Michael Corleone is one of my favorite film characters. His storyline in The Godfather motion pictures is gripping, and demanding our attention. What always strikes me in the first film is the clear path he had set for his life. He was enrolled in college as WWII broke out and quickly signed up for military duty. When returning home from overseas he still wants to live a life outside of the ‘family business’. There was a clear choice before him, but as we know Mario Puzo wrote the story which takes Michael down the wrong path in life. I thought of this famed character while I watched 60 Minutes Sunday night as the fake elector story in the Badger State following the 2020 presidential election was told through the eyes of Andrew Hitt, the former chairman of the Republican Party of Wisconsin. If people could only rewrite their personal script of life, how fewer messy headlines there would be.
The absolute absurdity by the Trump base from the Oval Office to the preposterous lawyers who made outrageous claims on the sidewalks outside a courthouse but never dared to recite the lines in front of a judge, to the various states involved with concocting ludicrous schemes at overturning the results of the 2020 balloting that elected Democratic nominee Joe Biden to the White House has been reported and dissected from every possible perspective. No matter how that slice of history is reviewed the devious acts, insurrection, seditious activity, and unconstitutional behavior are vile and loathsome. No one can say there was not a serious and willful strike upon our democracy, or question why going forward all need to be mindful of what can happen, even in the United States.

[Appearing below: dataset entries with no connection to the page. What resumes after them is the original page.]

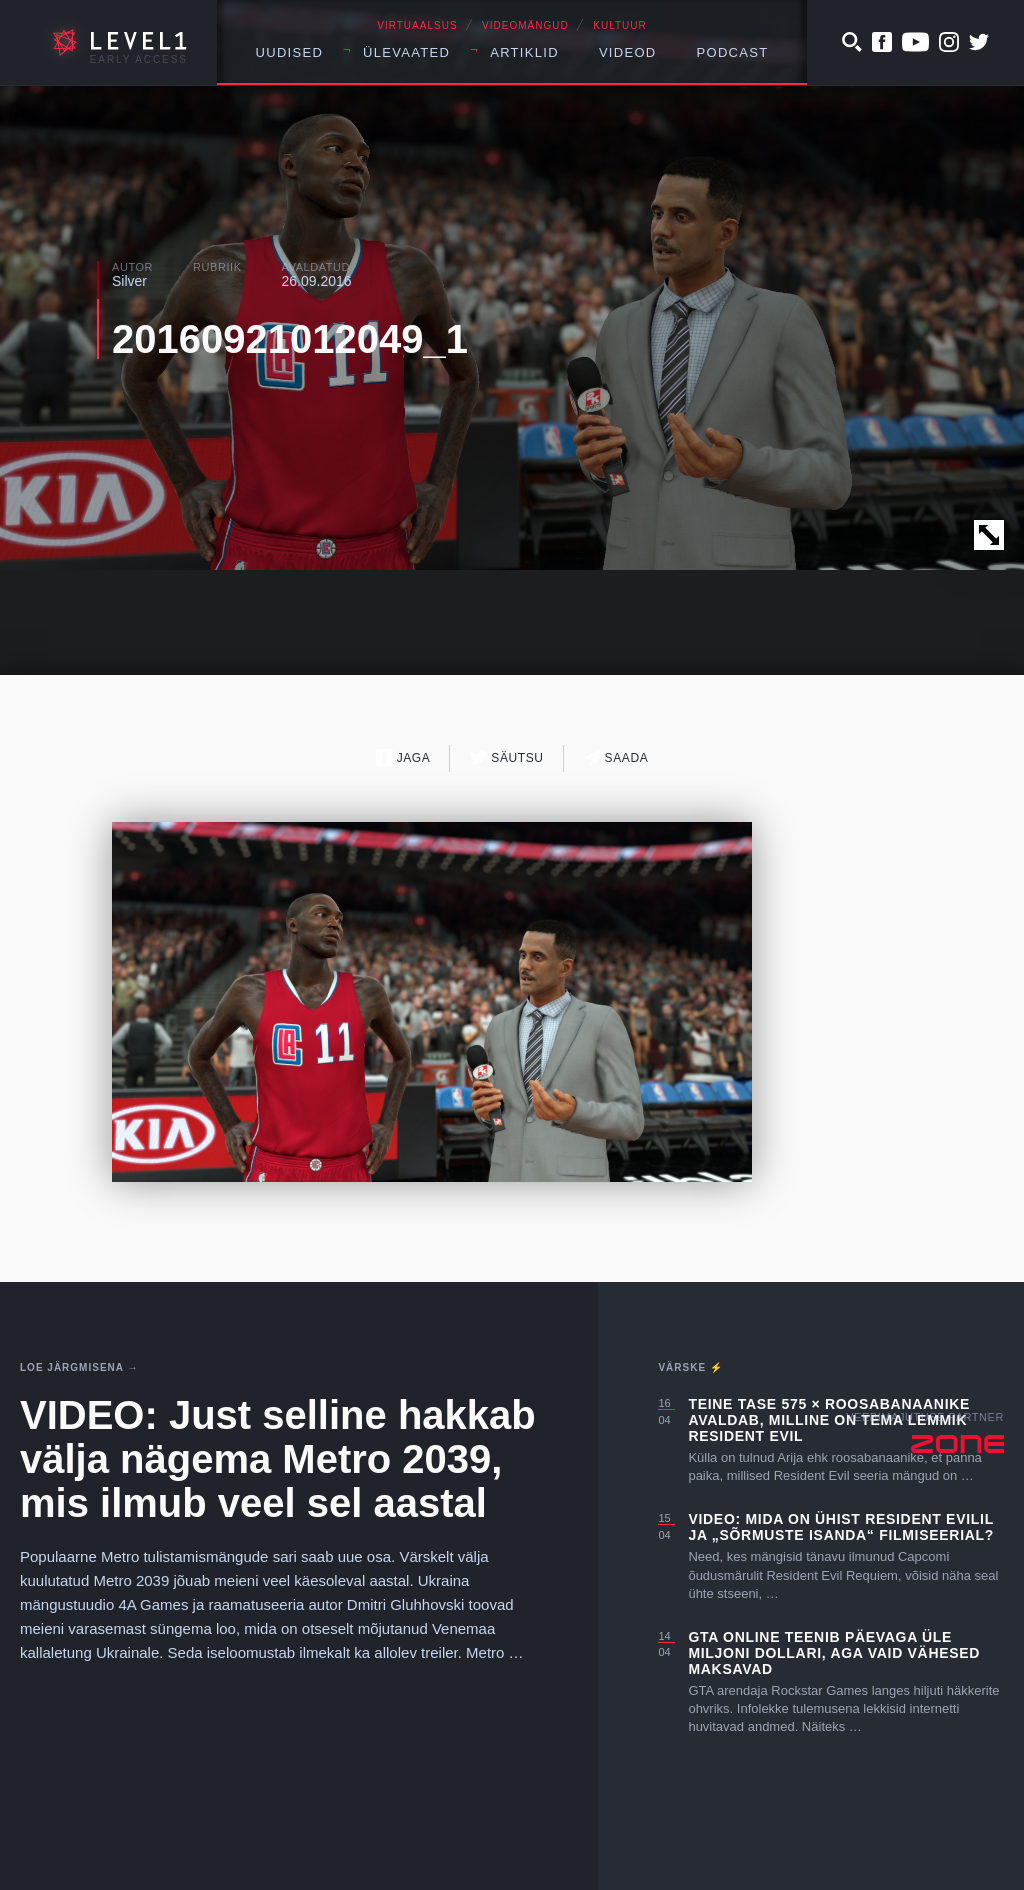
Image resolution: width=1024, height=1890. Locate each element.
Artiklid (524, 52)
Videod (628, 52)
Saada (616, 757)
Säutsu (506, 757)
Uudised (290, 52)
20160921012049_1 (290, 339)
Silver (129, 281)
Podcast (733, 52)
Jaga (403, 757)
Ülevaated (406, 52)
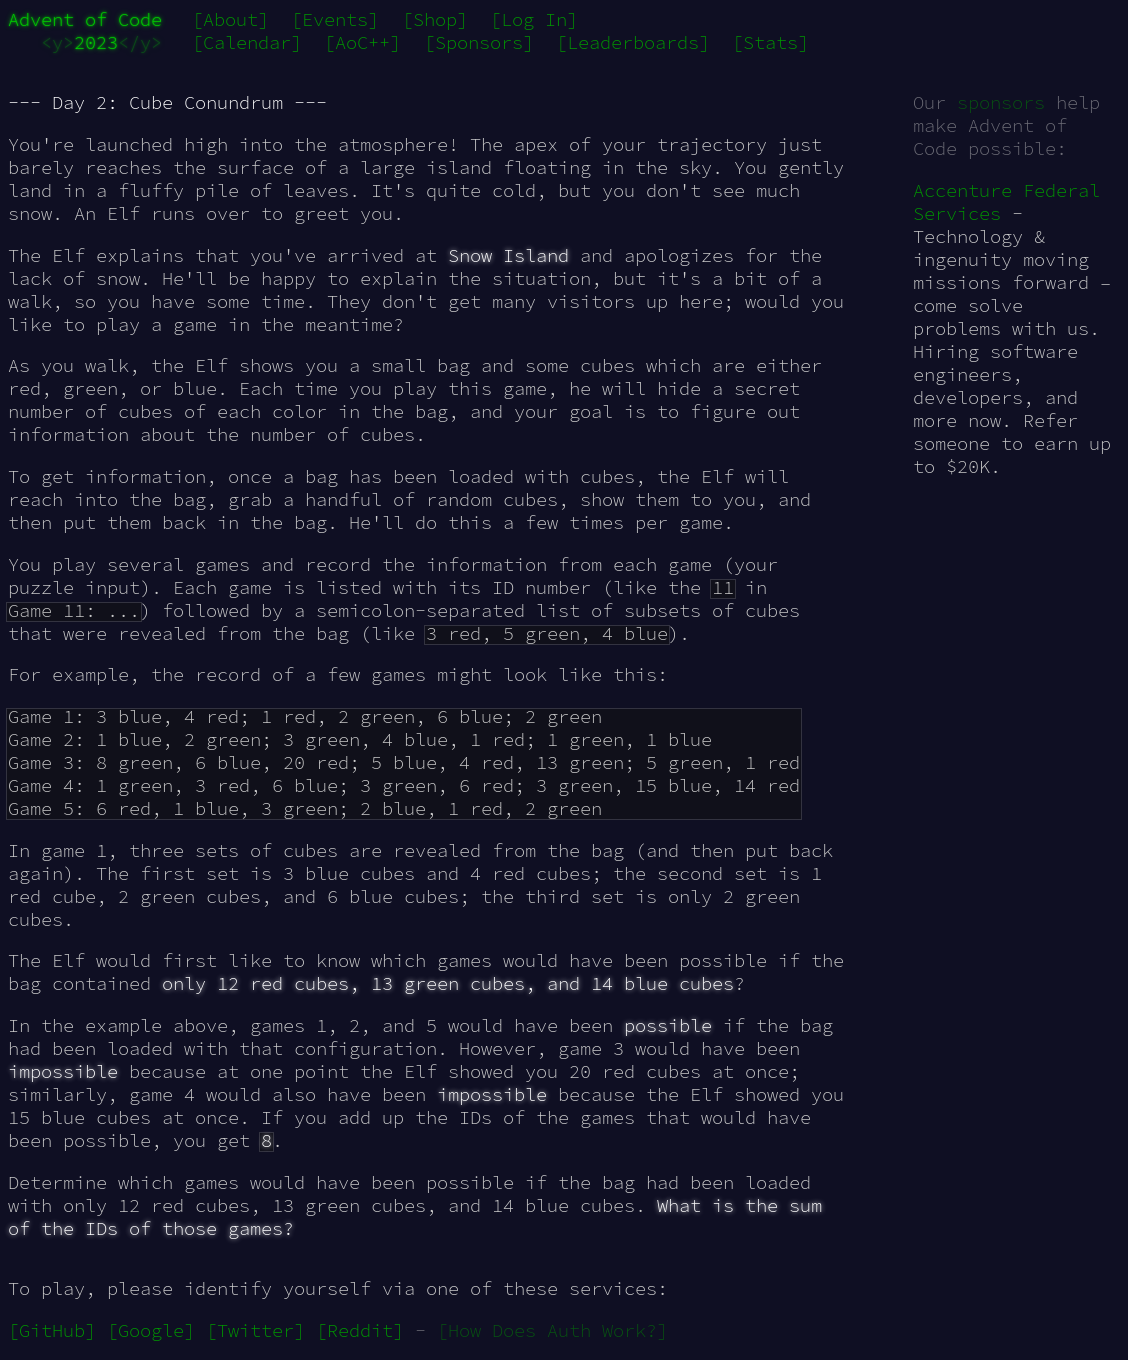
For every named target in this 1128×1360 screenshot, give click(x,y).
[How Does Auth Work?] (552, 1330)
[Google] (151, 1330)
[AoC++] (362, 42)
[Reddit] (360, 1330)
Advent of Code (85, 19)
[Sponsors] (479, 42)
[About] (230, 19)
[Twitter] (255, 1330)
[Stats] (770, 42)
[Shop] (435, 19)
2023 (96, 42)
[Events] (335, 19)
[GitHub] (52, 1330)
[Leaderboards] (633, 42)
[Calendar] (247, 42)
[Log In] (534, 19)
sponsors (1001, 102)
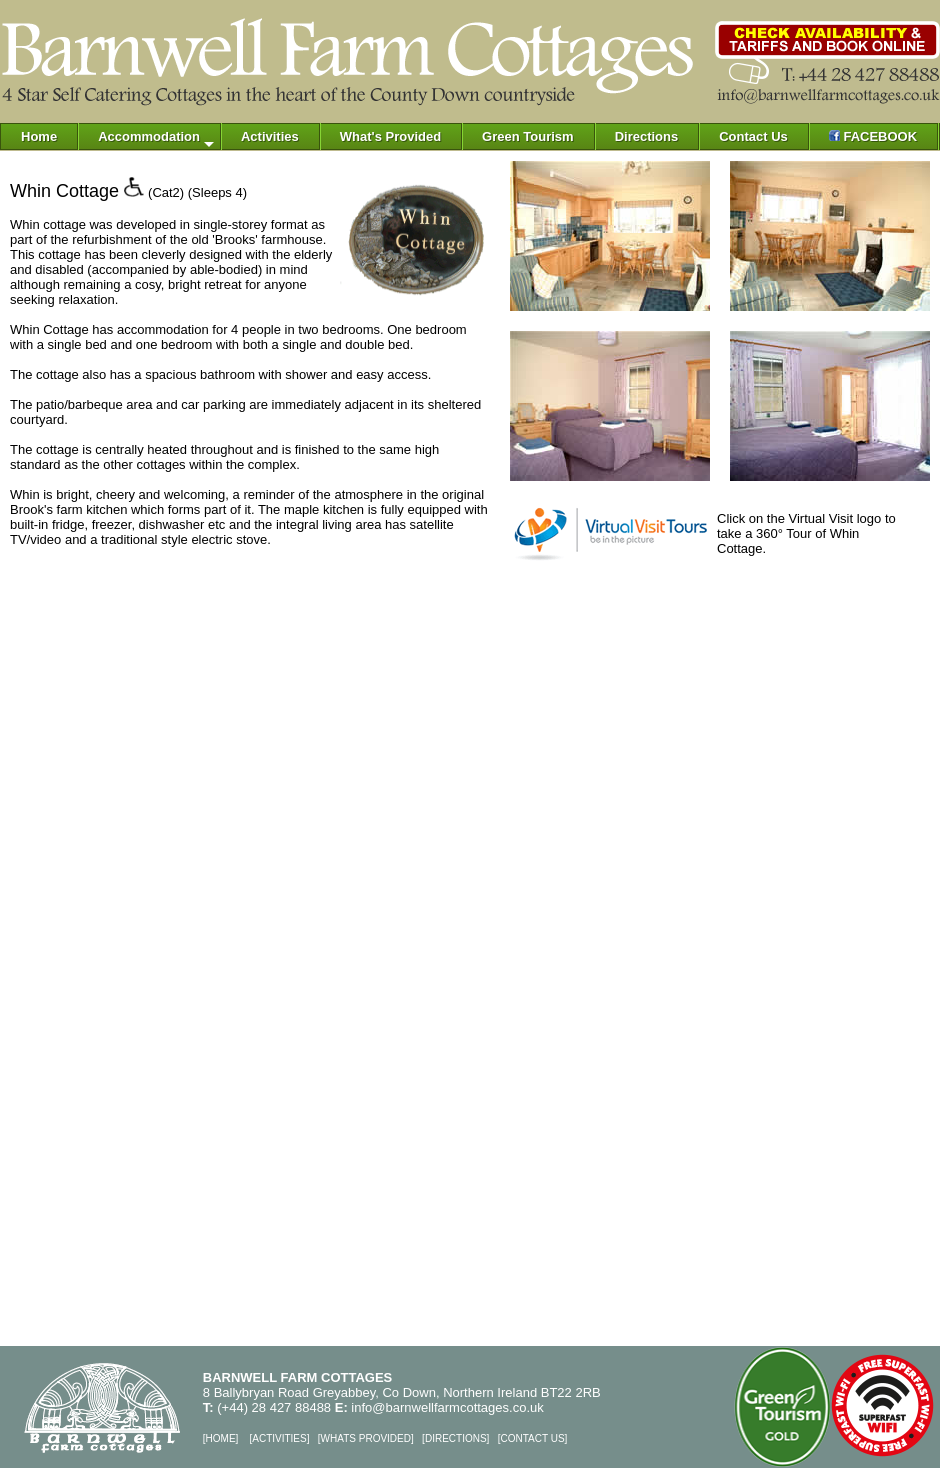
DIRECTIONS (456, 1438)
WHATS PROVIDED (366, 1438)
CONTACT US (532, 1438)
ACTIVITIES (279, 1438)
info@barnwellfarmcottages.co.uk (447, 1407)
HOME (221, 1438)
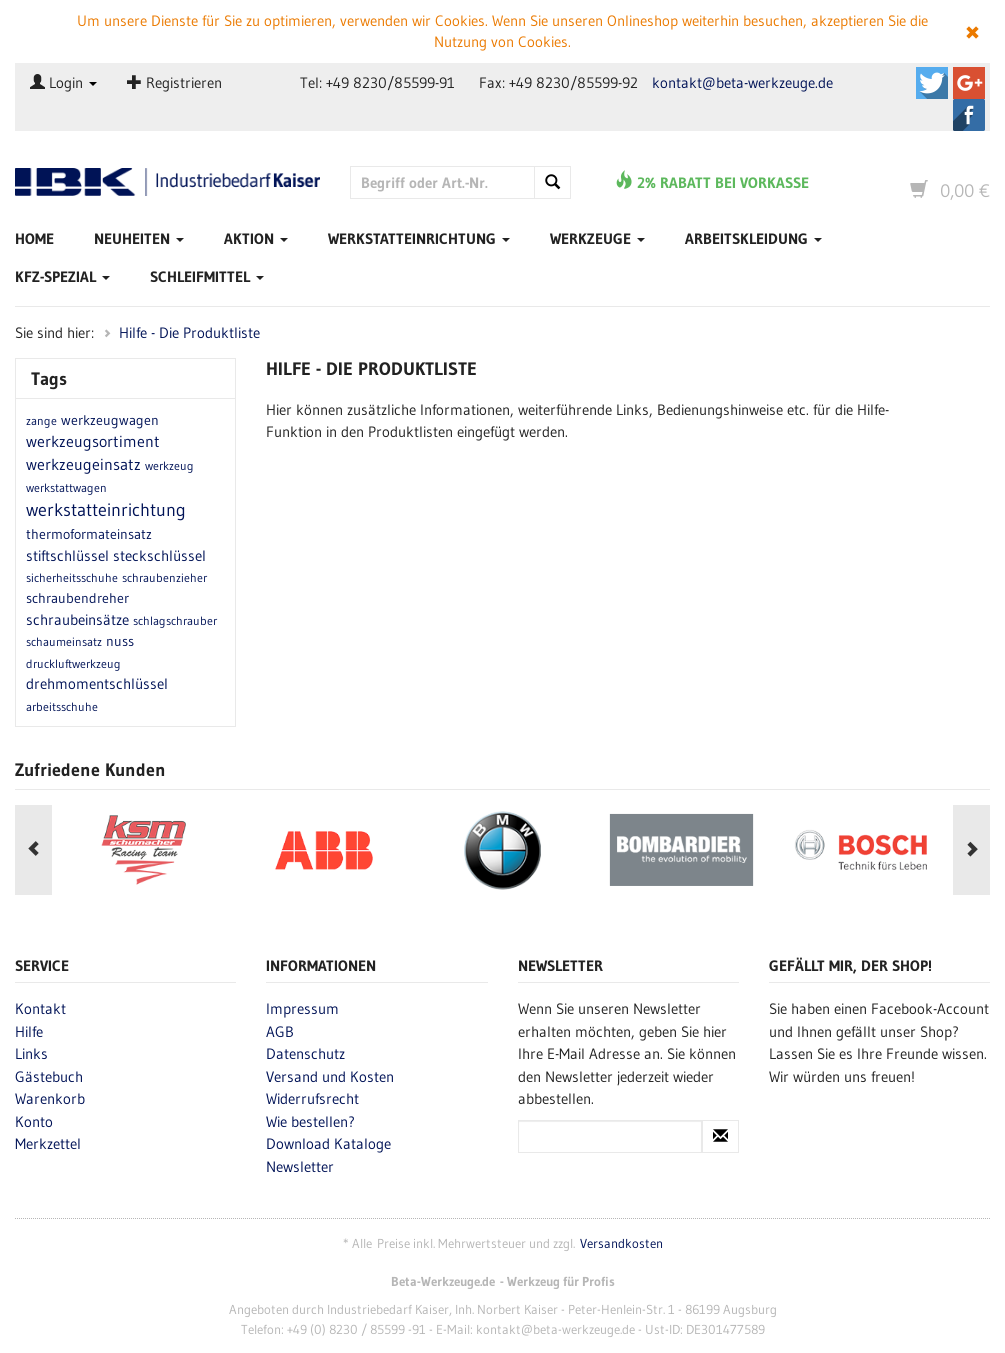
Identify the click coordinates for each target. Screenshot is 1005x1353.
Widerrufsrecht (312, 1098)
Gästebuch (49, 1076)
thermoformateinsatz (89, 534)
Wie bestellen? (310, 1121)
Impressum (302, 1008)
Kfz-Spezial (62, 276)
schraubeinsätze (77, 619)
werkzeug (169, 465)
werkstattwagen (66, 487)
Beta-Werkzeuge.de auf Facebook (969, 115)
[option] (323, 850)
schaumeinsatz (64, 641)
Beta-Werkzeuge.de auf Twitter (932, 83)
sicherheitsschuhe (72, 577)
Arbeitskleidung (753, 238)
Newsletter (300, 1166)
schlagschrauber (175, 620)
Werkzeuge (597, 238)
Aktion (256, 238)
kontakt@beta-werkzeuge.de (742, 82)
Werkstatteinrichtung (419, 238)
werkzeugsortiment (93, 441)
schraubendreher (77, 598)
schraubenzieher (164, 577)
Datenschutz (305, 1053)
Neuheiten (139, 238)
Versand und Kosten (330, 1076)
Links (31, 1053)
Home (34, 238)
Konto (34, 1121)
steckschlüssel (159, 555)
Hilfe (29, 1031)
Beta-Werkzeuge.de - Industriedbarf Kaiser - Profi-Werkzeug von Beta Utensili (167, 183)
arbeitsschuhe (62, 706)
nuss (120, 641)
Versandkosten (621, 1243)
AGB (280, 1031)
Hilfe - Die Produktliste (189, 332)
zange (41, 420)
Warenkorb (50, 1098)
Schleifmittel (207, 276)
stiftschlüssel (67, 555)
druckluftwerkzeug (73, 663)
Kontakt (40, 1008)
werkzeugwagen (110, 420)
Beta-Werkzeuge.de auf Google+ (969, 83)
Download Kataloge (328, 1143)
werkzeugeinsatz (83, 464)
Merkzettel (48, 1143)
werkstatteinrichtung (106, 510)
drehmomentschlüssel (97, 683)
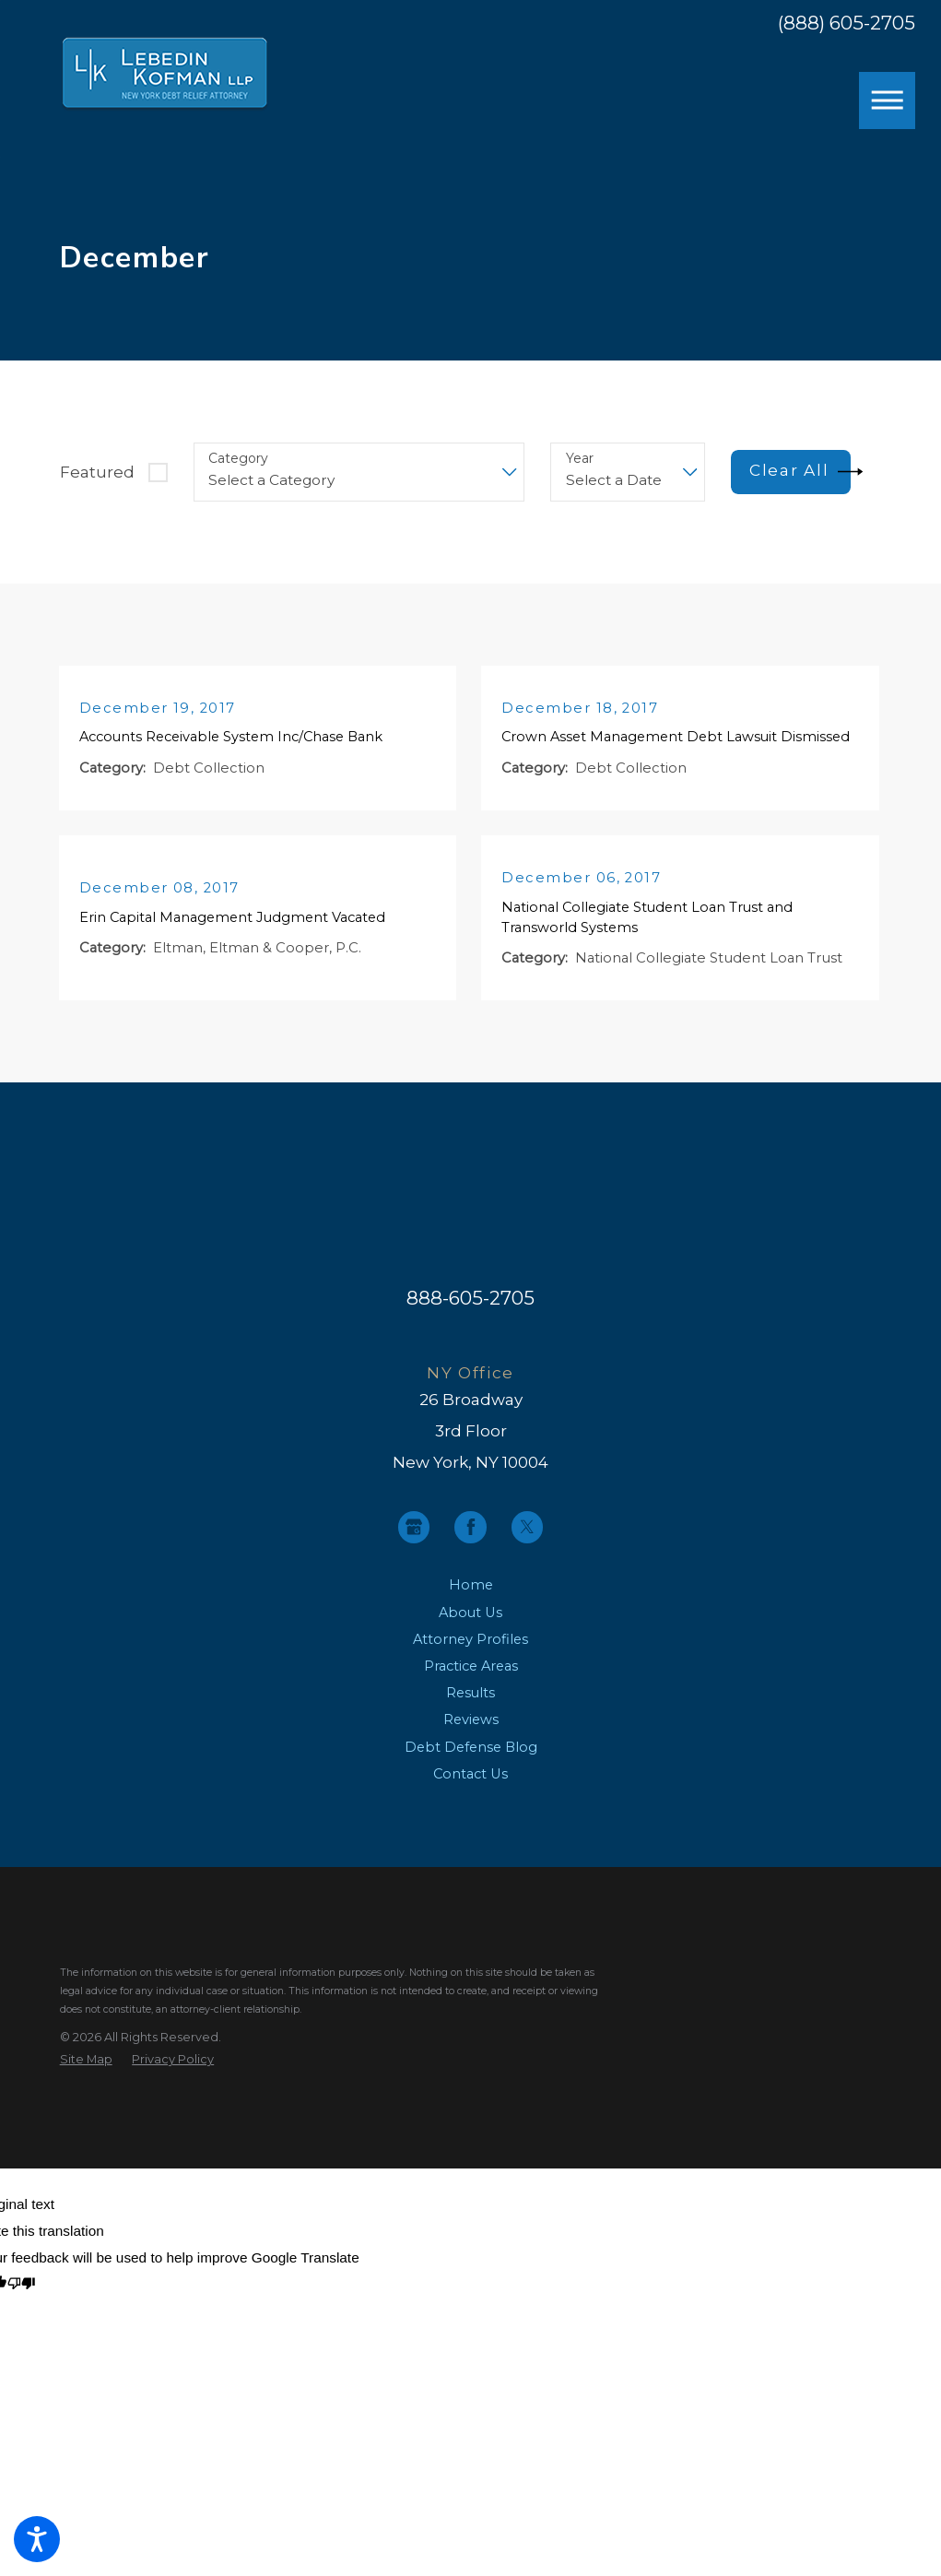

There will be national and state columns written about the CBS program and lessons we should draw about our political culture and the depths that tribal politics takes some party followers. There might even be a few reporters who will try again to have Senator Ron Johnson add a dose of honesty about his role with Wisconsin’s fake elector’s paperwork after it arrived in Washington. There is plenty of fodder for the political writers this week. But, as for me, I want to tack in a different direction. After all, before we get to the political chicanery and illegal behavior there is a question begging to be addressed about the character of the people who somehow found themselves willing to do literally anything for Donald Trump.
As I write this evening my thoughts include a young boy I came to know in the Big Brothers program. It was at the UW-Madison Arboretum where he stood and looked up high into the branches that towered over his head. Kids often ask the most impossible questions, and he was no different than his peers. He wondered how many kids his size it would take to get to the very top of the tree he stood under. While math is never my friend, his question I recall, opened up an opportunity to impart a bit of wisdom that the program was designed to provide. I told him there was a way to approximate how far the roots of the tree extended away from the trunk and that while trees must have strong healthy roots, so do people. Our roots are called character and the way we act both in public and in private matters. We sat for a bit under that tall tree and talked about several things until his energy level demanded we strike out for a new sight to see.
Moral values are not only for kids to learn but they must be employed throughout life. As I listened to Hitt being interviewed by Anderson Cooper it would have been easy to become angry over the absurdity of what people in the Trump orbit actually fell for, even though they were educated and likely good people in their local communities. What I found enveloping me, however, as I concluded the 60 Minutes segment was just sadness. Hitt had lost his compass heading at some point and drifted so he was no longer even able to publically declare his educated decision about an election that was not stolen, if we are to believe his words, due to fears for his family and his own life should the angry Trump base deem him somehow responsible for a final outcome they may find objectionable.
Somewhere in my past, probably when I was about the age of that young boy looking up into the tall tree at the Arboretum, my grandmother first said to me, ‘Walk with wise people and you will be wise, too’. Those were words she also wrote to me in a card at the time of my high school graduation. The words proved true. The reverse of that line is also true. That is the other lesson we learned Sunday night from Andrew Hitt on 60 Minutes.